This no doubt however ends any hope that some of us hold, that we might again see Yassin Moutaouakil's potential fulfilled in a Charlton shirt.

The Frenchman hasn't even been mentioned on the club's website since 1st May, a ridiculous situation for a player still under contract, and who arrived for a not insubstantial fee only two years ago.

Who knows if rumours about his moody nature are true, but there's a genuine talent hiding there waiting to be prized out.

Indeed after I witnessed his first couple of appearances, I predicted he'd be snapped up by Arsene Wenger to join his French legion.

On a different note, happy 23rd birthday for Saturday, Yassin. Bet the club doesn't send you a card.


First Class Mail

The Mail on Sunday may be more right wing than Lloyd Sam, but its Charlton connections are impeccable thanks to the sports columnist and fellow Addick, Patrick Collins.

Thus if readers weren't already shocked enough by the paper's inevitable stories about limitless immigration, the shock news that Charlton were on the brink might have pushed them over the edge.

Whilst acknowledging the credentials above, two aspects of the story struck me as somewhat odd.

Firstly, the claim that the club has debts of £40million was not reflected in its most recent accounts. At 30 Jun 2008, the auditors signed off on the opinion that the club had total long-term debts of £21million, of which £15million was owed to those Directors that participated in the bond issue.

Since the date of the accounts, the club sold Madjid Bougherra (£2.5m), Marcus Bent (£1m), and Mark Hudson (£1.1m). It also sold the training ground and other property, back to the Directors.

The only players bought for cash have been Nicky Bailey (up to £750k) and Matthew Spring (undisclosed). Thus it is hard to see how the debts could have nearly doubled in the space of a year.

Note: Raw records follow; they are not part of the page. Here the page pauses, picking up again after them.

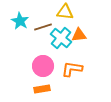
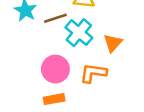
orange triangle: (79, 35) -> (113, 43), moved, turned -42

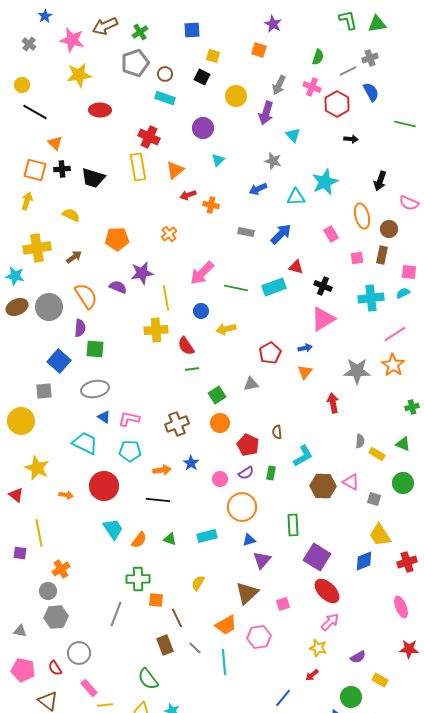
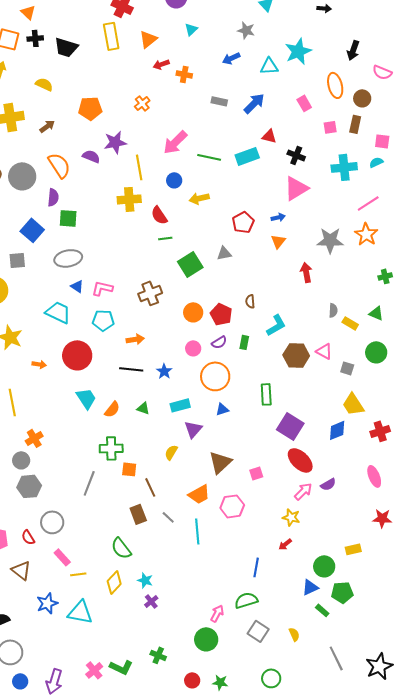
green square: (217, 395) -> (190, 264), size x1.4
orange circle: (220, 423) -> (193, 312), moved
blue star: (191, 463) -> (164, 371), moved
purple triangle: (262, 560) -> (193, 429), moved
purple semicircle: (358, 657) -> (328, 484), moved
yellow rectangle: (380, 680) -> (353, 549), turned -42
blue line: (283, 698) -> (256, 567), turned -30

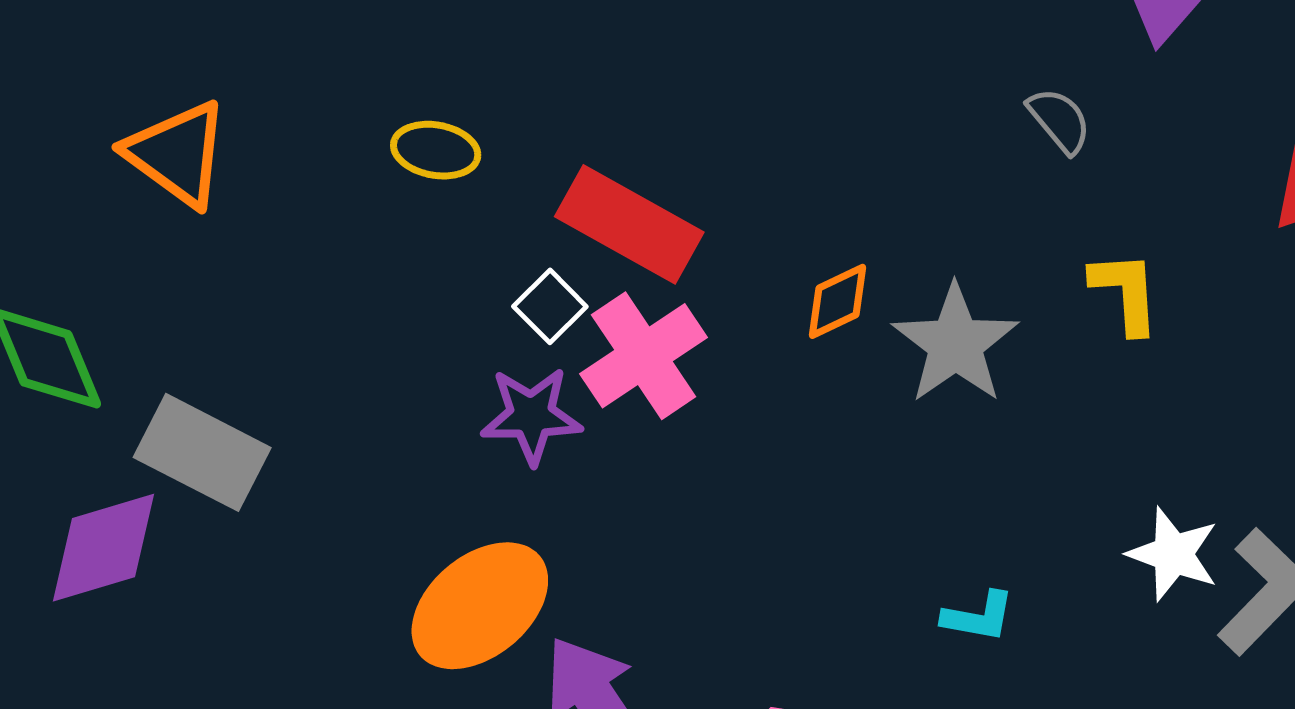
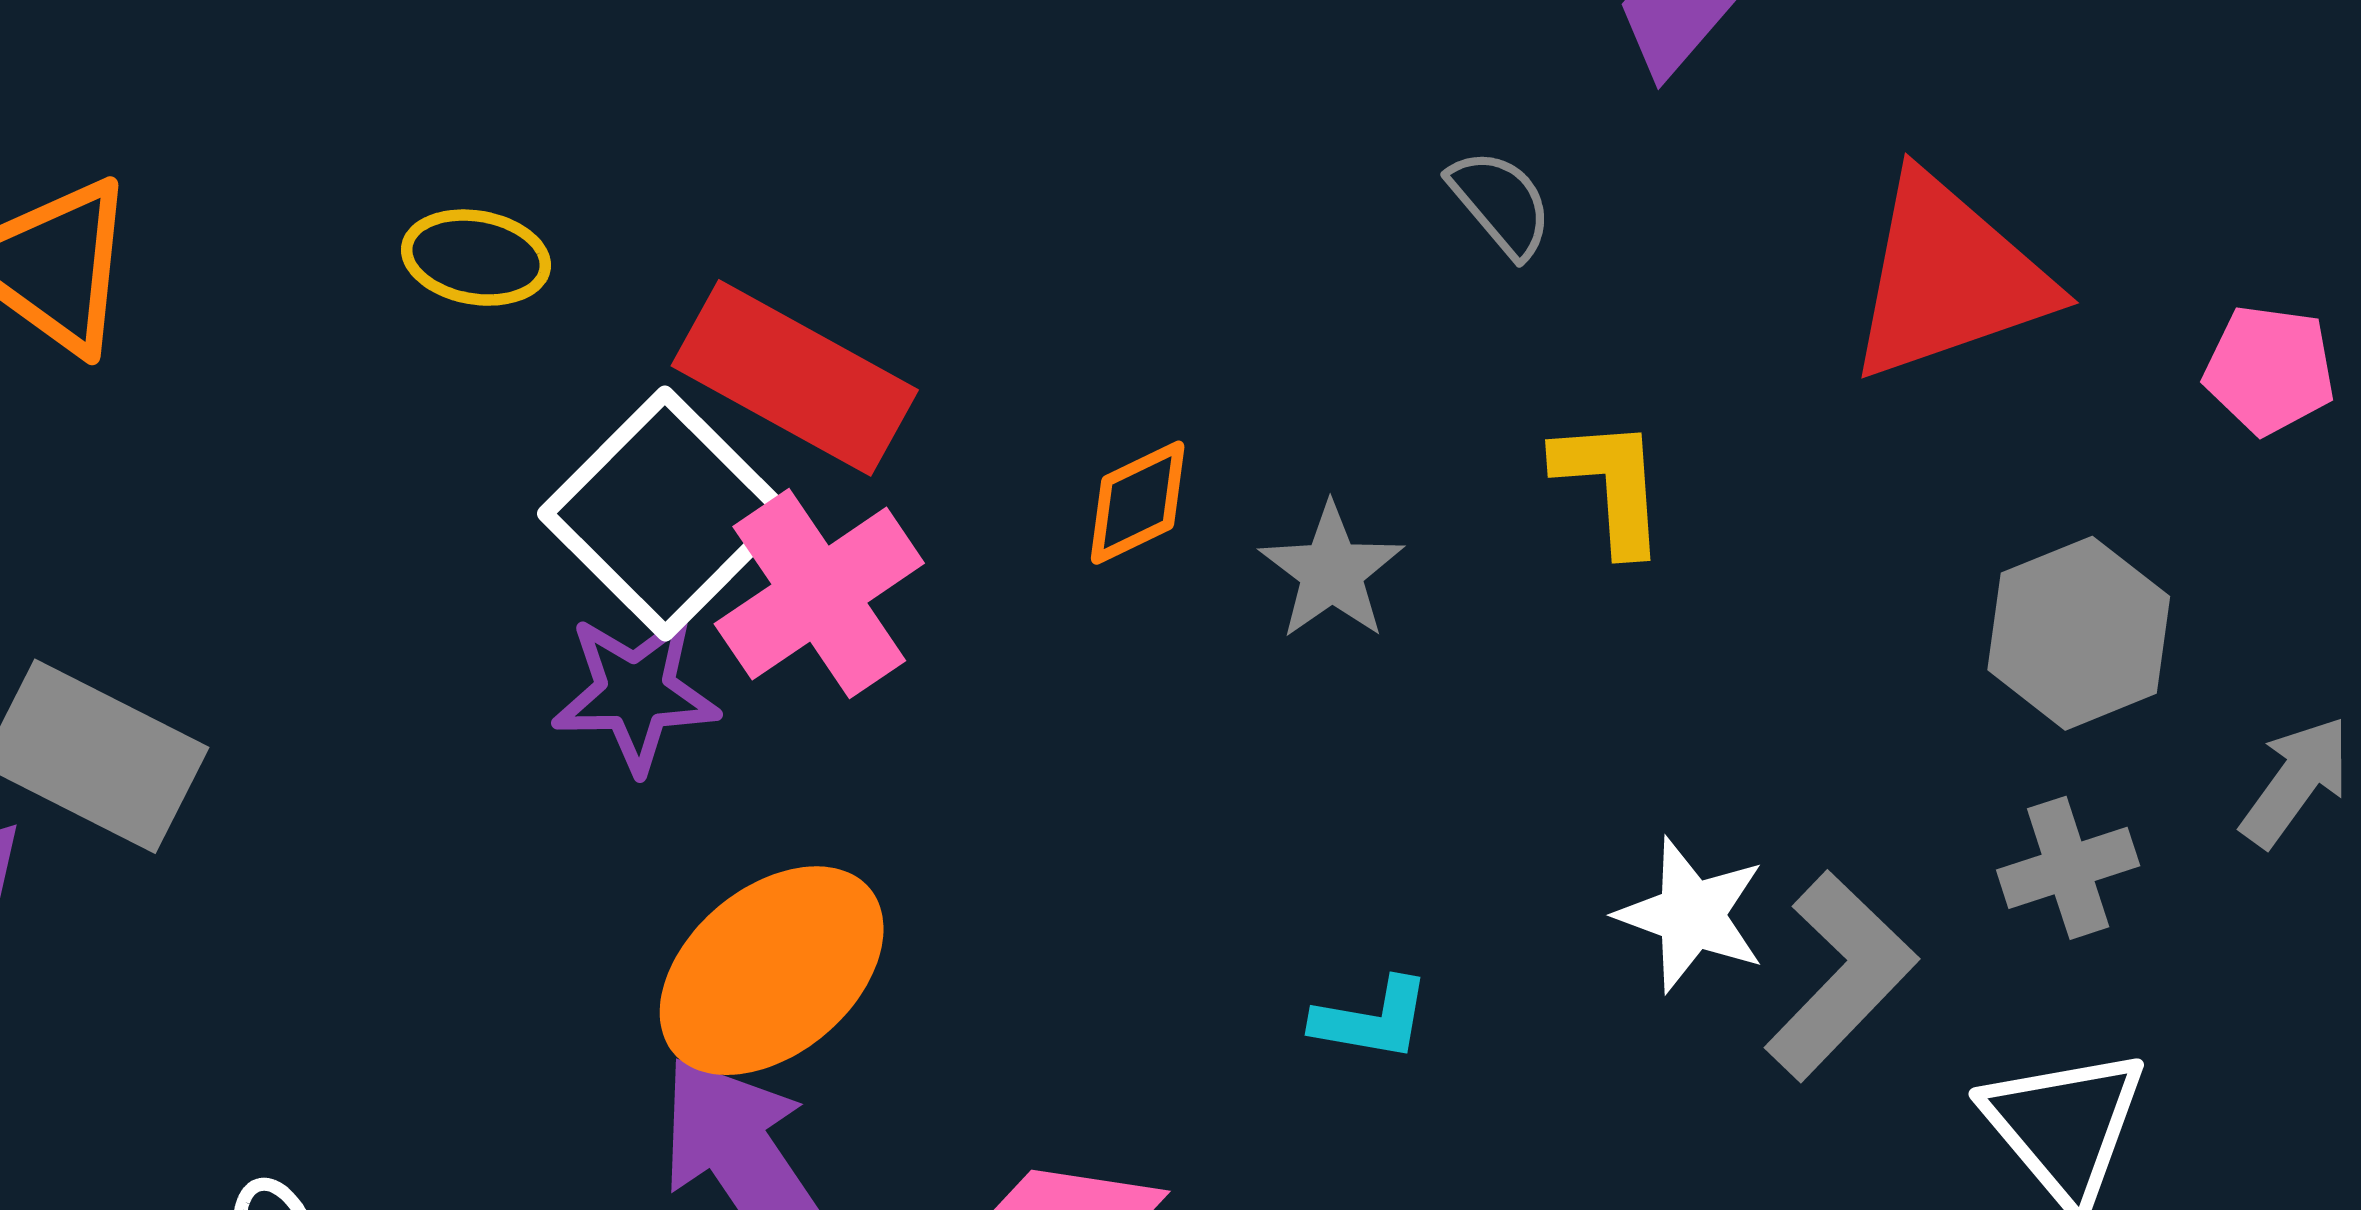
white square: (550, 306) -> (665, 513), size x2.0
gray star: (955, 344) -> (1332, 571), size x0.7
orange ellipse: (480, 606) -> (772, 971), moved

Second, I find the idea that a consortium of 'local businessmen' was willing to invest £30m to buy the club to be a little far-fetched.

Given the state of the economy, and the inherent dire fundamentals of running a football club, how many 'local businessmen' are likely feeling flush enough to pour capital into such an enterprise?

Moreover, surely any wealthy 'local businessmen' (and perhaps fans too) with an interest in financing the club would already have come forward, during the good times? After all, the financing hurdle to win a place on the Board in the past, had not been set particularly high.

Unless of course it's a particularly large consortium, but I don't think even Peter Varney's that popular.

It may have been pricier to have got involved in say 2001, but the prospects were brighter too.


Bid and Offer

Finally the club has spoken: "Over a period of months, there have been approaches from interested parties. One such approach, an offer for the football club (through an acquisition of some of the assets and liabilities of Charlton Athletic plc), is being progressed, and the board will make a formal announcement at the appropriate time."

After weeks on tenterhooks, the club's eventual statement to 'supporters and shareholders' was decidedly vague, and indeed even cryptic.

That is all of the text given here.